Écouter la télé, lire un roman, faire des casse-têtes et des mots croisés, c’est excellent, mais cette routine peut être redondante à la longue. Entendre une voix humaine dans le combiné fait une différence appréciable dans une journée semblable à hier et à demain.

C’est ainsi que je me suis jointe au groupe mobilisé pour offrir un peu de réconfort aux personnes âgées. On m’a transmis par écrit les coordonnées de Colette Coutu sans donner plus amples détails. J’ignorais son âge, 77 ans, qu’elle habite seule dans son appartement et qu’elle se déplace à l’aide d’une canne blanche.

J’étais loin aussi de m’imaginer que ma nouvelle amie est une femme libre, même reléguée entre quatre murs.

Il faut dire que cette célibataire sans enfant en connaît un bout sur l’isolement et ses défis.

Diplômée de l’Université Dalhousie, en Nouvelle-Écosse, Madame Colette a travaillé à titre d’infirmière praticienne, en santé communautaire et comme sage-femme. C’est une pionnière.

Cette super infirmière, version années 60, a amorcé sa carrière dans les régions éloignées, qu’on pense à La Tabatière, un petit village de pêcheurs de la Basse-Côte-Nord, ou à Port-Menier, sur l’île d’Anticosti.

La jeune Colette était seule dans son dispensaire, à voir à tout, 24 heures sur 24.

«Je n’avais pas de télévision ni de téléphone. Je fonctionnais avec un radio-émetteur. Il fallait que je me débrouille avec les ressources que j’avais ou avec ce que je pouvais recevoir par la poste.

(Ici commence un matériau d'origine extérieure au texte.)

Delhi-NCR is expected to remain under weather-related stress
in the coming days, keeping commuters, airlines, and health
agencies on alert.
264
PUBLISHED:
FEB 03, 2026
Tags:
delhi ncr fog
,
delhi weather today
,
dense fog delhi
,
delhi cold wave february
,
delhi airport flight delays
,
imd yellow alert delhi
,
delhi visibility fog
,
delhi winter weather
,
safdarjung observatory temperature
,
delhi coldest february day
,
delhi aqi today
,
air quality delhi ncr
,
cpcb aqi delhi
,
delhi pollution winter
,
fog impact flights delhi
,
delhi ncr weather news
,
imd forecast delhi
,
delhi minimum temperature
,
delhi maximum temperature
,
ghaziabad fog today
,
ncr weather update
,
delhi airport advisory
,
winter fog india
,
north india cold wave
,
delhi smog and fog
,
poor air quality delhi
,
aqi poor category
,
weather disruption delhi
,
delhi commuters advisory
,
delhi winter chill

Si je commandais des documents, c’est sûr que je ne les avais pas le lendemain. Quand je sortais à l’extérieur, j’en profitais pour me ramener des livres et des disques.»

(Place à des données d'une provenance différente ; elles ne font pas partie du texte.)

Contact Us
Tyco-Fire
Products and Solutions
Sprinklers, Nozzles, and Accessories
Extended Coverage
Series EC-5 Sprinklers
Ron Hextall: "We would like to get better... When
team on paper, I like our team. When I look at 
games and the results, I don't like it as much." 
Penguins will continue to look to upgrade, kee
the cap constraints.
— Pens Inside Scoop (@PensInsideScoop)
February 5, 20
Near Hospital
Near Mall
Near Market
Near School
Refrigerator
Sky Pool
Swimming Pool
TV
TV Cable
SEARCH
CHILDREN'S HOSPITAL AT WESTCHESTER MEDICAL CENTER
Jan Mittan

Madame Colette s’est par la suite installée en Outaouais où elle a vécu pendant de nombreuses années. Elle a notamment été infirmière en toxicomanie et en santé mentale en plus d’enseigner, au niveau collégial, à la formation continue.

«J’ai fait la carrière que j’aimais.»

La lecture et l’écoute de la musique font de nouveau partie de ses passe-temps favoris alors que tout est en suspens, à commencer par ses activités sociales.

Cette ancienne travailleuse de la santé est parfaitement d’accord avec les directives gouvernementales mises en place pour limiter la propagation de la COVID-19, incluant les consignes qui s’appliquent aux personnes de plus de 70 ans.

«Le virus ne se fera pas oublier. Il reste là. Aussi longtemps que je suis confinée, que je respecte ce qui nous est demandé de faire, je n’ai pas à avoir peur. Mais quand ça va s’arrêter? Cette question demeure.»

Il y a un an et demi, Madame Colette est venue s’établir à Trois-Rivières pour se rapprocher des membres de sa famille qui résident au Centre-du-Québec et dans Lanaudière, sa région d’origine.

Atteinte du glaucome, elle a perdu progressivement la vision au cours de la dernière décennie. Le deuil a été difficile à faire, mais la septuagénaire s’adapte à sa nouvelle réalité.

«Je vois encore, mais ce n’est pas clair comme de l’eau de roche. Je vois devant moi, pas en périphérie. Je suis capable de me débrouiller dans mon appartement. Quand je vais marcher, j’utilise ma canne blanche.»

La Trifluvienne aime déambuler dans les rues de son quartier où, pandémie oblige, elle se tient à bonne distance des personnes rencontrées.

«J’ai perdu mes yeux, mais pas mes jambes», rappelle celle qui a besoin de cette promenade pour mieux traverser cette crise dans laquelle nous sommes plongés.

«C’est le temps idéal pour revoir ce que j’ai en réserve dans mon garde-manger et dans mon congélateur. Je me fais des petites recettes. Je fais du ménage. J’agrandis par en dedans!»

Et envoie par Internet sa liste d’épicerie à une connaissance âgée de moins de 70 ans qui fait ses courses pour elle.

Madame Colette est une femme branchée, qui profite de cette période de confinement pour également se familiariser avec des outils technologiques conçus pour les personnes ayant une déficience visuelle.

Bref, la dame a de quoi s’occuper. Elle a même donné son nom pour participer à cette chaîne téléphonique d’amitié. Pas pour recevoir un appel, mais pour contacter celui ou celle qui trouve le temps long ces jours-ci.

À eux comme à moi, cette nouvelle amie empreinte de sagesse leur citera ce proverbe qui, soutient-elle, ne s’est jamais démenti… «Quand une porte se ferme, il y a toujours une fenêtre qui s’ouvre.»